Alors que France 3 Picardie est en grève depuis le 8 novembre, provoquant l’interruption des programmes, la direction générale de France 3 nous apporte quelques précisions face aux difficultés rencontrées. La direction parisienne esquisse des pistes de sortie de crise, notamment pour améliorer les conditions de travail. Des conditions dégradées d’après les salariés, suite à la nouvelle édition du journal télévisé.

Depuis la semaine dernière les salariés de France 3 Picardie sont en grève contre la nouvelle édition du JT instaurée à la rentrée. Cinq jours sans JT, ni le midi, ni le soir. Sur le plan national, d’après la SNJ-CGT « 240 JT ont été annulés, soit 87% des éditions. »

« La mise en place de la nouvelle édition, Ici, a dans certaines régions été plus compliquée que dans d’autres. Malgré l’annonce de 60 postes supplémentaires sur l’ensemble du réseau, il y a toujours un lapse de temps assez important entre l’annonce et les recrutements effectifs notamment pour trouver les financements » nous rappelle la direction nationale de France 3.

Le réseau France 3 doit faire face à une particularité qui accentuerait cette pénurie de main d’œuvre. Les scriptes de France 3 -majoritairement des femmes-  sont chargées de la cohérence et de la continuité d’un programme. Elles n’ont néanmoins pas la même formation que les scriptes de France 2 où l’organisation diffère. Des logiciels et des pratiques propres à France 3 qui rendent parfois difficiles les recrutements. « On a même été obligé de rappeler des retraitées » nous glisse la direction. Une situation que les salariés connaissent bien : « voilà des années qu’on alerte sur la pénurie, la direction avait même arrêté de former de nouvelles scriptes » précise t-on du côté des syndicats. « Aujourd’hui la direction se rend compte que sans scripte, pas de JT. »

Dans la nouvelle édition du JT, « qui a nécessité un an de préparation » d’après les responsables du réseau, les scriptes mais aussi les techniciens de régie et les journalistes doivent travailler plus rapidement (et plus longtemps) et découvrent parfois les sujets d’information nationale quelques minutes avant. Une situation qui ajoute un stress considérable selon les syndicats. En effet, depuis la fin du JT national de France 3, toutes les informations nationales et internationales sont redistribuées avant chaque JT aux antennes régionales. Une organisation entre les rédactions en région et la rédaction parisienne qui doit être améliorée, reconnait la direction nationale: « Tout le travail de la rédaction de Paris consiste désormais à améliorer le process afin d’alléger le travail des équipes en région. » 

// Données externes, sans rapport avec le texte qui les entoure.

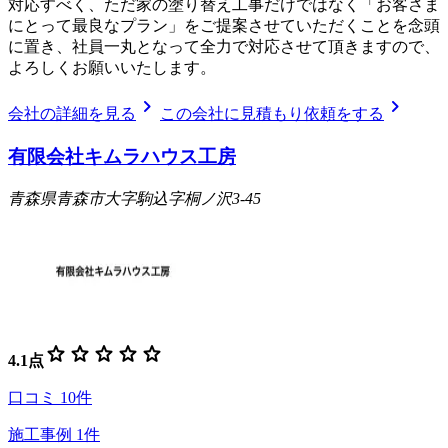
対応すべく、ただ家の塗り替え工事だけではなく「お客さま
にとって最良なプラン」をご提案させていただくことを念頭
に置き、社員一丸となって全力で対応させて頂きますので、
よろしくお願いいたします。
chevron_right
chevron_right
会社の詳細を見る
この会社に見積もり依頼をする
有限会社キムラハウス工房
青森県青森市大字駒込字桐ノ沢3-45
star
star
star
star
star
4.1
点
口コミ
10
件
施工事例
1
件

Face à une actualité nationale et internationale chargée ces dernières semaines, l’organisation de la nouvelle édition a suscité du stress et des craintes supplémentaires chez les salariés: « Et c’est normal, on comprend tout à fait qu’un journaliste à l’antenne ne veuille pas se tromper de termes en découvrant le sujet quelques minutes avant » confie la direction de France 3.

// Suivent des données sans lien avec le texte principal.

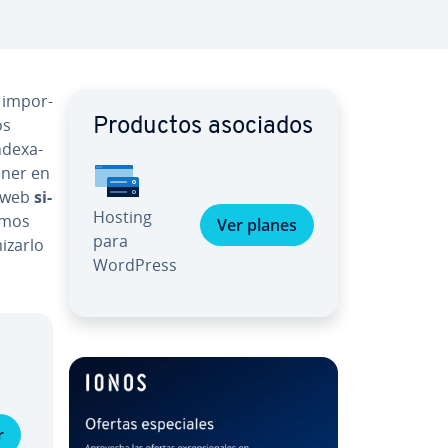
im­po­r­
os
Productos asociados
­de­xa­
ener en
u web
si­
Hosting
a­mos
Ver planes
para
­zar­lo
WordPress
r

D’autres solutions ont été proposées par les syndicats et la direction afin d’alléger momentanément les équipes. Un décrochage jusqu’en janvier sur « France 3 Toutes régions » pour l’information nationale et internationale afin de décharger les antennes régionales avait été proposé. Un décrochage qui n’aurait concerné que certaines régions et à la condition que ce soit la direction générale qui décide lesquelles, « en concertation avec les directions régionales. » Une proposition que « nous avons refusée car ça reviendrait à mettre en concurrence les antennes et surtout les directeurs et directrices régionaux qui risquent de vouloir se faire bien voir par leur hiérarchie et donc de ne pas prendre réellement en compte les souffrances des salariés » nuancent les syndicats de France 3 Picardie.

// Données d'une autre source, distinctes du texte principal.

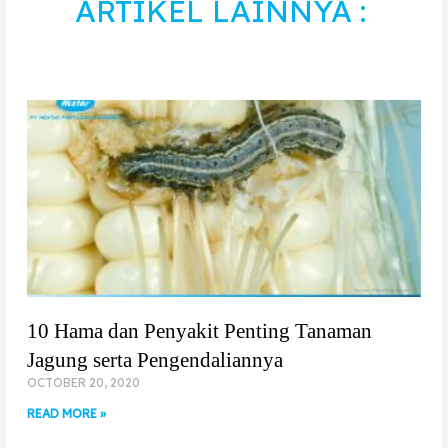
ARTIKEL LAINNYA :
10 Hama dan Penyakit Penting Tanaman
Jagung serta Pengendaliannya
OCTOBER 20, 2020
READ MORE »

D’après la direction générale, dans la nouvelle édition, la part de l’information régionale n’a pas changé malgré une augmentation de la durée du programme. « Le nombre de sujets régionaux n’a pas varié, on ne peut pas réduire la place de l’information nationale, les téléspectateurs y sont attachés » nous certifie la direction nationale.  « Avec cette nouvelle édition, on a battu des records d’audience […] d’autant que cette réforme a été plutôt bien accueillie, sauf par le SNJ (Syndicat National des Journalistes) qui y était fermement opposé dès le début » conclut la direction nationale de la chaine publique. Mais chez la CGT et SUD, on reste plutôt dubitatif face à la situation: « la CGT était aussi vent debout contre le projet Tempo » précise t-on du côté du syndicat. Le projet « Tempo » marquait par ailleurs le début de la « régionalisation » du JT sur France 3.

A France 3 Picardie, après plus de cinq jours sans JT, ni midi, ni soir, les salariés attendent un comité social et économique en milieu de semaine. Des solutions momentanées devraient être proposées au SNJ, la CGT, SUD, FO et la CFDT à l’occasion.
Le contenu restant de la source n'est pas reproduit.